After identifying the poison at Harvard, Davis returned to Haiti, primarily inspired to continue his cultural exploration. He discovered that zombification is utilized as a just punishment under the rules of a secret society. The Bizango is responsible for finding criminals and punishing them. Though Haitian law contains a penal code that “prohibit[s] the use of any substance that induce[s] a lethargic coma indistinguishable from death,” i.e. zombification (60), the “social sanction imposed” by the Bizango is permitted by authorities (213). However, zombification is not a frequent punishment (Davis, “Letters” 1715), and it is only executed when an individual has committed certain punishable offenses (Davis, Serpent 253). After learning of these offenses, which include lack of familial respect and land issues, Davis realized that Narcisse was not an innocent victim after all, but a man justly persecuted under this secret system. After gaining insight into this aspect of the Haitian system, Davis understood why Narcisse, a criminal, was not welcomed back to his village upon his return.

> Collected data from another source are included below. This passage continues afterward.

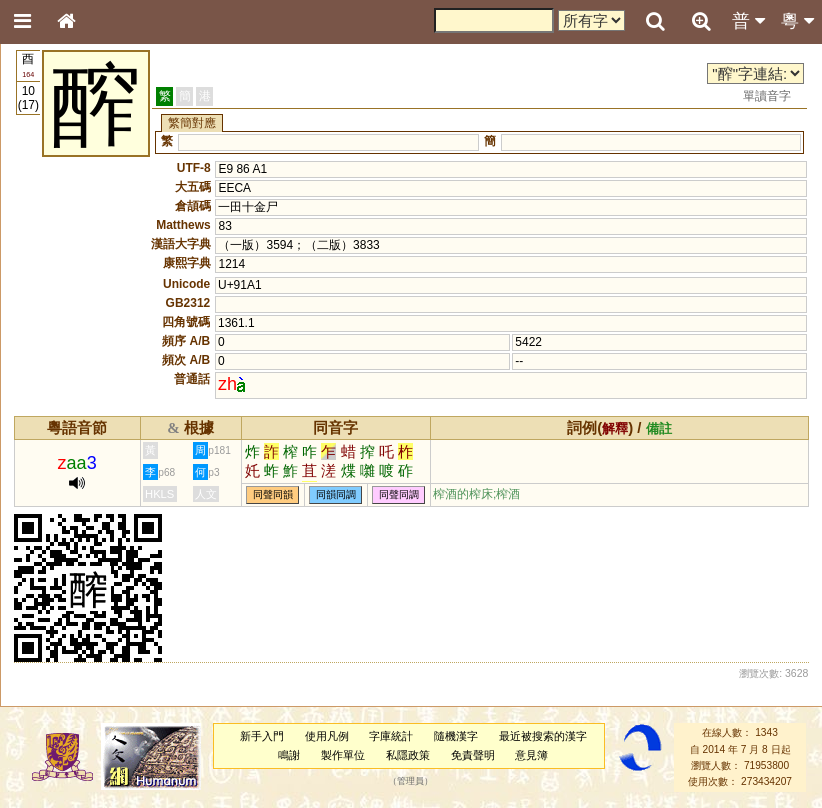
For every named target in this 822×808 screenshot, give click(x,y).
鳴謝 (289, 755)
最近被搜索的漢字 (543, 736)
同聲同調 (399, 494)
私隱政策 (408, 755)
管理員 (410, 782)
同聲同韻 (273, 494)
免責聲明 (473, 755)
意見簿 (531, 755)
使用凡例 (327, 736)
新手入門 (262, 736)
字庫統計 (391, 736)
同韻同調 (336, 494)
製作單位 (343, 755)
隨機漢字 (456, 736)
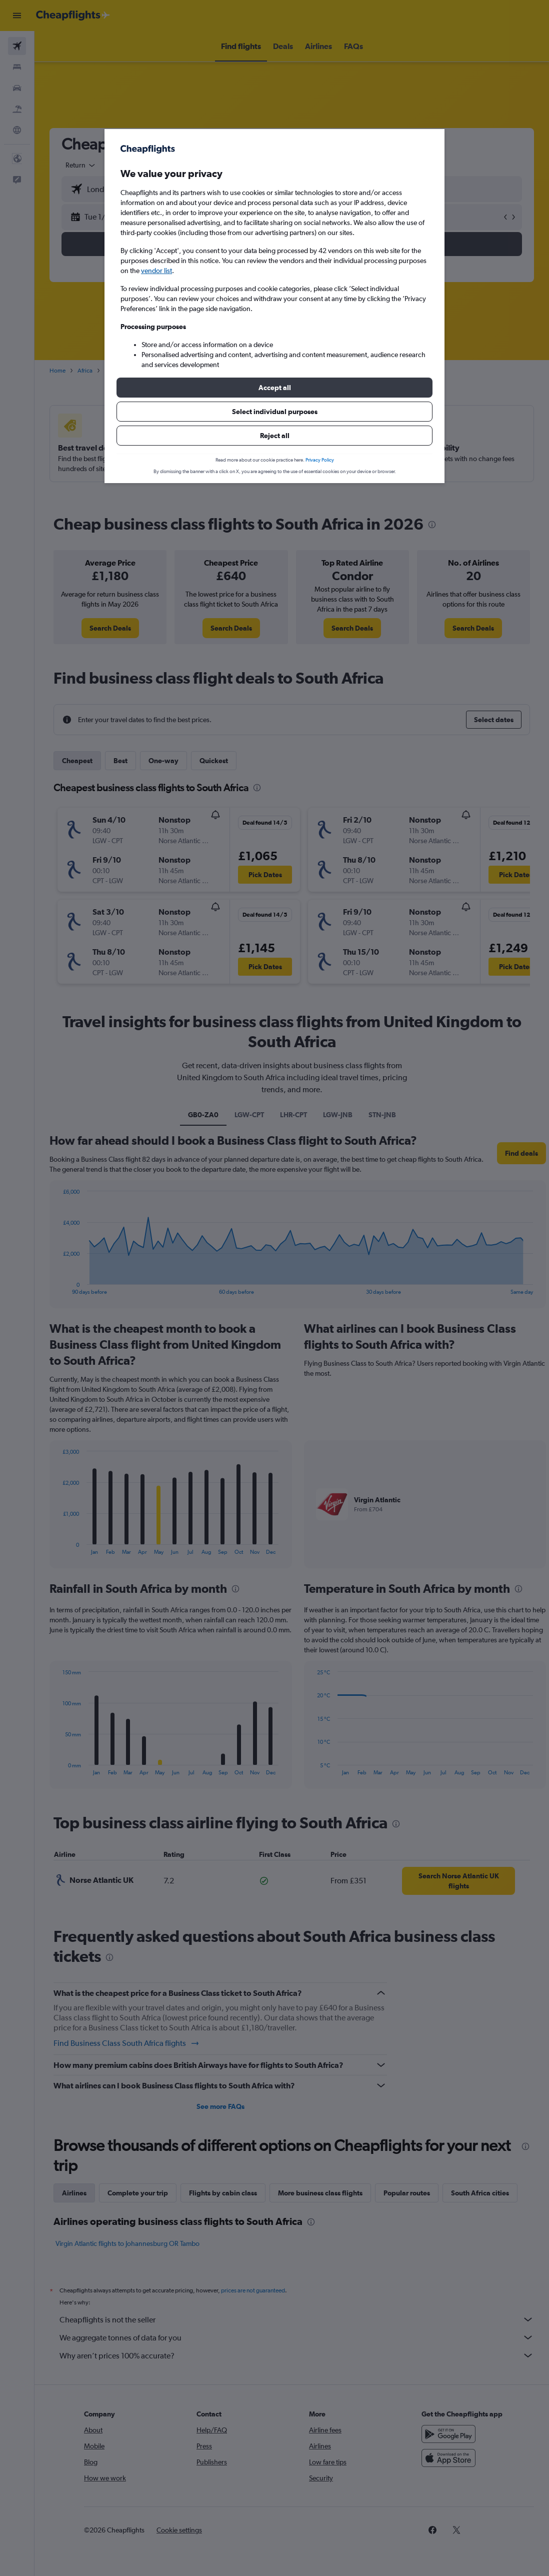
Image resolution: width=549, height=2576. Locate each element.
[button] (274, 388)
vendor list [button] (156, 271)
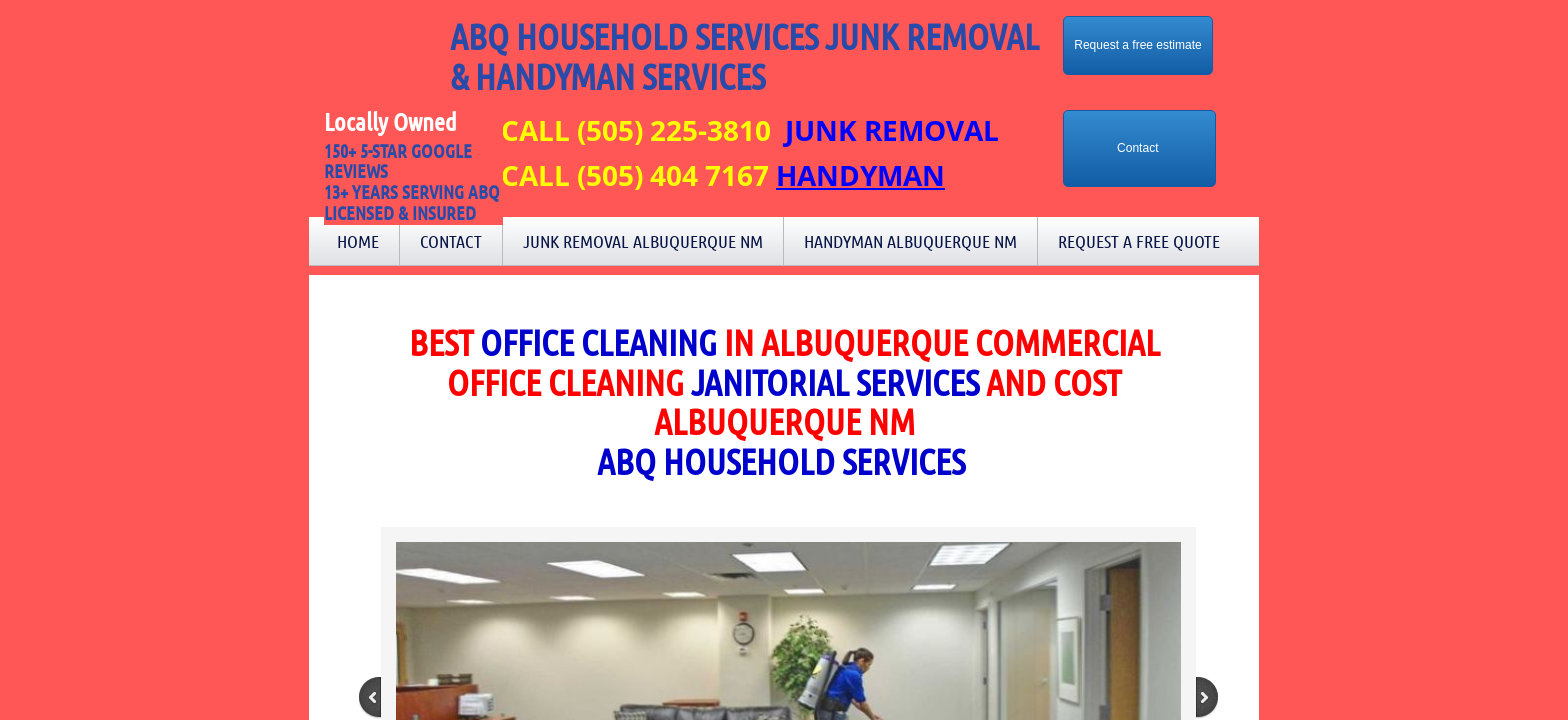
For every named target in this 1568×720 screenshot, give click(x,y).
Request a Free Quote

The research conducted by Davis brought a realistic understanding and appreciation of Haitian traditions to America. Unfortunately, this reality is not typically portrayed in film and other pop-culture media. In 1988, famed horror movie director Wes Craven brought The Serpent and the Zombie to the screen. Aside from the general premise of an American conducting research in Haiti, the film completely diverts from Davis’s research by incorporating sexuality, violence, dark magic, and persistent misinterpretations. The film maintains the negative and inaccurate image of Voodoo presented in the first Hollywood films in the early 1900s such as White Zombie and Walked with a Zombie. It is unfortunate that the mainstream image in America has not evolved beyond these misrepresentations over the course of the last century. Currently, however, the zombie trend seems to have moved entirely away from its Haitian roots as American films, television programs, and games are consumed by images of the living dead consuming living flesh and brains.
Davis, Wade. “Letters.” Science 240.4860 (1988): 1715-716. Print.
— The Serpent and the Rainbow. New York: Simon and Schuster, 1985. Print.
Deren, Maya. Divine Horsemen: the Living Gods of Haiti. New Paltz, NY: McPherson, 1983. Print.